[Opening Available data section]
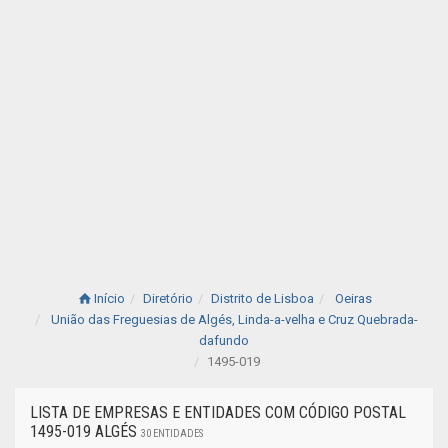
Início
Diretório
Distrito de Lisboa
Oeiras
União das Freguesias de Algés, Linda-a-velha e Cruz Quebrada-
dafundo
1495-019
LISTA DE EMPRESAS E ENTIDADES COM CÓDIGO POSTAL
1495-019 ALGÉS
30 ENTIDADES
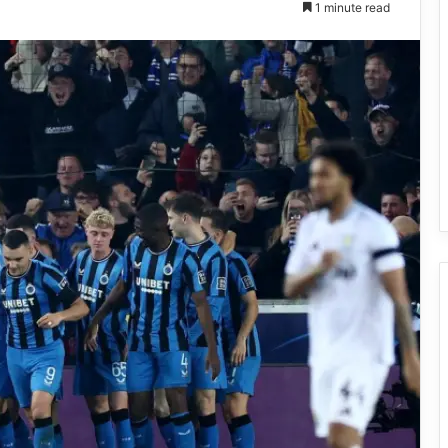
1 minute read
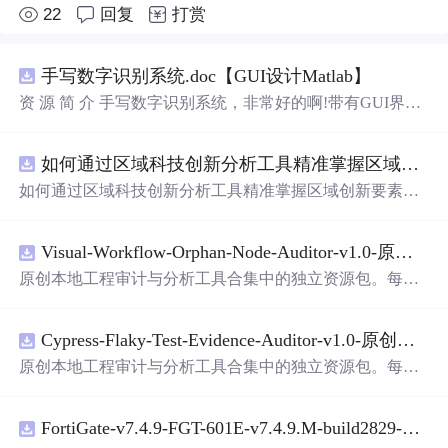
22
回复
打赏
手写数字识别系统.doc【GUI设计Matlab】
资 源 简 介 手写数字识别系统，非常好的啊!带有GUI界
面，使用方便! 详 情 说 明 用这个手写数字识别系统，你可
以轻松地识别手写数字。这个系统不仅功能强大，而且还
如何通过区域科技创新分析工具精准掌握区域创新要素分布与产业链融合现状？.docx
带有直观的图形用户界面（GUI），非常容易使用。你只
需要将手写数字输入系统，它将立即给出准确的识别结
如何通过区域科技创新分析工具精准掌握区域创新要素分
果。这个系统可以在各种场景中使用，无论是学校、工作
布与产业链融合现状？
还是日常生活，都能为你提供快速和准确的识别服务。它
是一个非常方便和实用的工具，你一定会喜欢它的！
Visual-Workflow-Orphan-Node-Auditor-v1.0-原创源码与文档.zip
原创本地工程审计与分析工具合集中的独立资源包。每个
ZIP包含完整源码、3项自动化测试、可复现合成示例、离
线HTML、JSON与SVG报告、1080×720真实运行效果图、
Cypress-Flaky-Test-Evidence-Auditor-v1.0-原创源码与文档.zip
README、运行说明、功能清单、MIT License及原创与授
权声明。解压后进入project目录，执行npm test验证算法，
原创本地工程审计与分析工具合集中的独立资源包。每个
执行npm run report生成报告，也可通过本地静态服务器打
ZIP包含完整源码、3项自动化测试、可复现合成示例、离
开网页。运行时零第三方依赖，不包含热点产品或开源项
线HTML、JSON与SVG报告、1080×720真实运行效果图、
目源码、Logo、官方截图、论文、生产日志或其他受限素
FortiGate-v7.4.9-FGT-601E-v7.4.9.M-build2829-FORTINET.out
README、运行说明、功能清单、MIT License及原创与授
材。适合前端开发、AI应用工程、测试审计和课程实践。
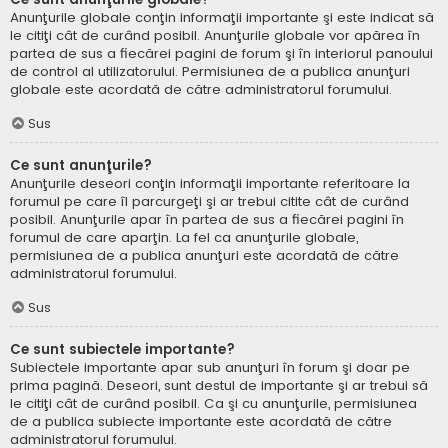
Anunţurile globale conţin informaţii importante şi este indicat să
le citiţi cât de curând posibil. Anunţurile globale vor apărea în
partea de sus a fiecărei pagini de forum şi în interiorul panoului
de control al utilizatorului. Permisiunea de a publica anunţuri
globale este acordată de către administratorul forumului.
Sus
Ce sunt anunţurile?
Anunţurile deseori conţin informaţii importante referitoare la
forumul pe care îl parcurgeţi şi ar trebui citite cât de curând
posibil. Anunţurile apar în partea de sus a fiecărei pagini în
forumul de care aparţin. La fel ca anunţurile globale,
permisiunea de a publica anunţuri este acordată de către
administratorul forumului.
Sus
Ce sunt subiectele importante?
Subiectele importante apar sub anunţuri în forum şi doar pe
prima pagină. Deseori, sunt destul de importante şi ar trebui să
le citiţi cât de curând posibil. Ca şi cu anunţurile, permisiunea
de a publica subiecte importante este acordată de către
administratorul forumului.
[Closing Available data section]
[Opening Available data section]
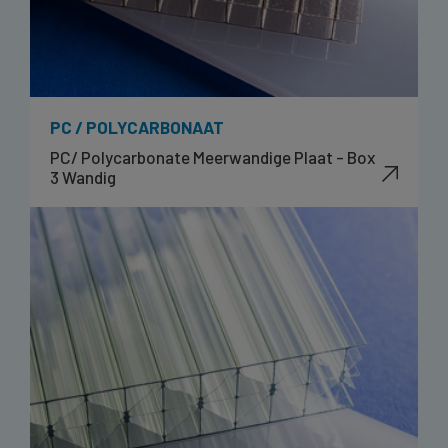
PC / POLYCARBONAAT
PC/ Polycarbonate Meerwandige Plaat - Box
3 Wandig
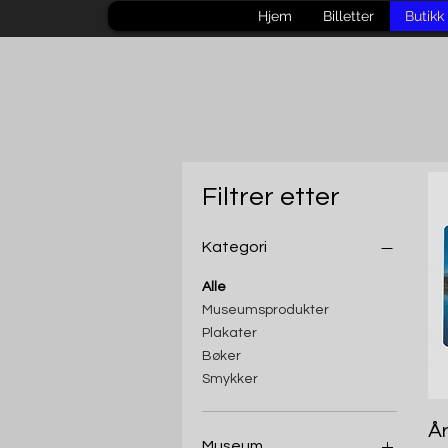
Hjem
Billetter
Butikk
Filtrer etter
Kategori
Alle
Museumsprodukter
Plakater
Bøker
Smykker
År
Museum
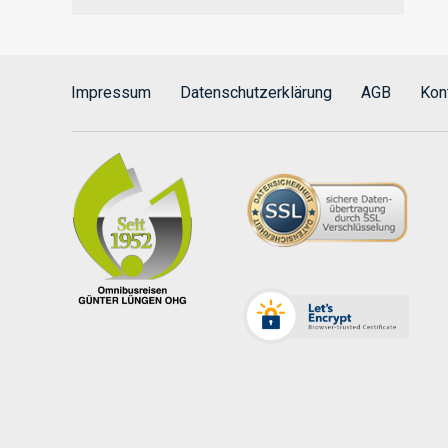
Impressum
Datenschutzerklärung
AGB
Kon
[Closing Available data section]
**Assigned task**
Go through the listing above, and whenever a line holds the word "原创源码与文档", copy it.

**Written solution**
Visual-Workflow-Orphan-Node-Auditor-v1.0-原创源码与文档.zip
Cypress-Flaky-Test-Evidence-Auditor-v1.0-原创源码与文档.zip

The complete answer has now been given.